---------- Given information ----------

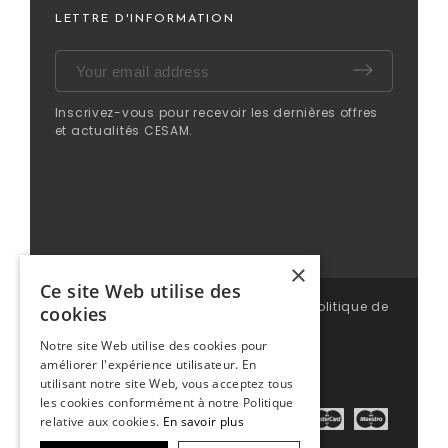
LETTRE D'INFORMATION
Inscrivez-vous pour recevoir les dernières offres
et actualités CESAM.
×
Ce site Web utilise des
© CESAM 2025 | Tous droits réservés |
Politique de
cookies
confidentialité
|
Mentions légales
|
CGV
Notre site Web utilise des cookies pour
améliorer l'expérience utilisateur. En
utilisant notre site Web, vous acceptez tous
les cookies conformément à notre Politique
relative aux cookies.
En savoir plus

----------
---------- Given information ----------

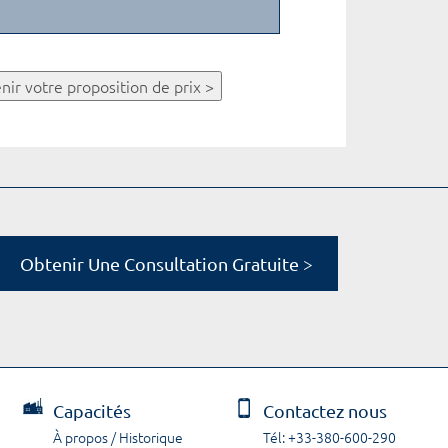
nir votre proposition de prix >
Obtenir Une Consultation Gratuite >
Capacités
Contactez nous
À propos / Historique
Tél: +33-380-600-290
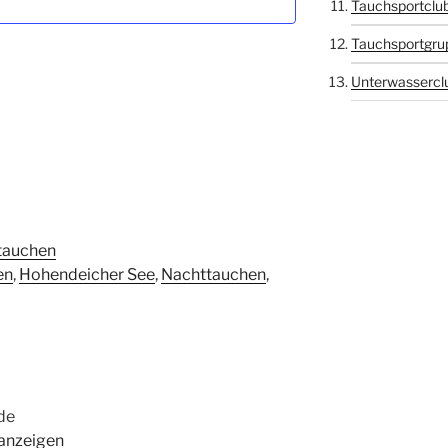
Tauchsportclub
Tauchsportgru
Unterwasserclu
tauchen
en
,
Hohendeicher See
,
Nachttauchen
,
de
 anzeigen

----------
---------- Given information ----------

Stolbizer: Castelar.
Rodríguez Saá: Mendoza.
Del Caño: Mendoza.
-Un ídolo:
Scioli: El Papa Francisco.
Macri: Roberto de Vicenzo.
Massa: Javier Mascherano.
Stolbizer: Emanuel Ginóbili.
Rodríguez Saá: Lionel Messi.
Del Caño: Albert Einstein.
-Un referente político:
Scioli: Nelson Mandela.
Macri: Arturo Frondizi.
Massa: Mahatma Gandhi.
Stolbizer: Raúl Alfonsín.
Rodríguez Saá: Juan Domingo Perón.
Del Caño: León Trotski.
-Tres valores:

----------

Work request:
All the lines that hold the word "pour" must appear in the answer, copied from the records.

Result of this task:
Inscrivez-vous pour recevoir les dernières offres
Notre site Web utilise des cookies pour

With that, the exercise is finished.